Cats that is.
Seven hours ago, we had to put Tessa to sleep.
As much as I feel surprised, I don't. I was peripherally aware that this week she was having a hard time eating, and she was vomiting on a daily basis. Not really that unusual for her this past few years. Every few months she'd have a spell like thisand then bounce back. We attributed it to a belly mass that was found in 2004. She was 10 years old then and our household policy is that once the furries reach double-digits no extraordinary or invasive measures are required. So when she'd have one of these spells I had injectable nausea medication to give her, and she'd bounce back.
Only, today at about 1pm, it was blatantly obvious that she wasn't bouncing back, but she was rapidly declining. She couldn't balance to walk. She'd fall over and her paws would all stiffen. She wanted in the window to soak up the sunshine and after I put her there she fell off the window sill. Eventually, she reached the point that she wanted to just be held. So about 2:30 I called Michael to let him know that Tessa wasn't well. Then I called the vet to see if we could get worked in. Shortly after that the seizures started....

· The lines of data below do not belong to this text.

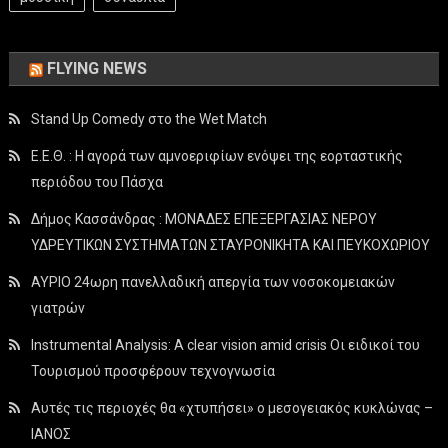
FLYING NEWS
Stand Up Comedy στο the Wet Match
Ε.Ε.Θ. : Η αγορά των αμνοεριφίων ενόψει της εορταστικής
περιόδου του Πάσχα
Δήμος Κασσάνδρας : ΜΟΝΑΔΕΣ ΕΠΕΞΕΡΓΑΣΙΑΣ ΝΕΡΟΥ
ΥΔΡΕΥΤΙΚΩΝ ΣΥΣΤΗΜΑΤΩΝ ΣΤΑΥΡΟΝΙΚΗΤΑ ΚΑΙ ΠΕΥΚΟΧΩΡΙΟΥ
ΑΥΡΙΟ 24ωρη πανελλαδική απεργία των νοσοκομειακών
γιατρών
Instrumental Analysis: A clear vision amid crisis Οι ειδικοί του
Τουρισμού προσφέρουν τεχνογνωσία
Αυτές τις περιοχές θα «χτυπήσει» ο μεσογειακός κυκλώνας –
ΙΑΝΟΣ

As best as I can tell, her belly mass was bigger. With not eating well this week, 5 days of vomiting, and yesterday & today not much oral intake at all, I think she was in full-blown renal failure & was uremic. She certainly had changes in her mental status and seemed like some of the extremely elderly patients I had taken care of with similar situations.
At 14 years 2 months, Tessa claims the title for the longest living being whom I've been directly responsible for, besides myself.
And so this is Tessa's story....
She came into my life at the sprightly age of 12 weeks old, directly because of Michael. She was the first Christmas present he ever gave me, the first year we were dating. I had moved into my own apartment over that Summer and was terribly lonesome because I had had to leave the family dogs back home with the family. So it was the first time I had been without any furries. Michael's cat, Milo, had convinced me that cats could be cool and for the first time ever, this stalwart dog person considered taking on my own cat. Within a few weeks, Michael & I were found at the pet store that our future brother-in-law worked at. They had gotten in a collection of kittens & Michael was excited for me to go pick one out. After a great deal of consideration, my choices had been narrowed down to two. The first was a pretty looking black & white cat who purred like a freight train every time that I held her. The second was a solid grey boy who was feisty & wanted to play with everything when I picked him up -- he was a wiggler. So I went back & forth multiple times, but eventually the black & white kitten's huge purr won me over & she was my choice. She also had a splotch of black across her chin that made her look like she'd been drinking chocolate milk. I didn't take her home that night because BIL was going to make sure she had her medicals done, and that she'd been freshly bathed & groomed. Michael then went whole hog-wild stocking me up with everything kitten that I'd need to care for her.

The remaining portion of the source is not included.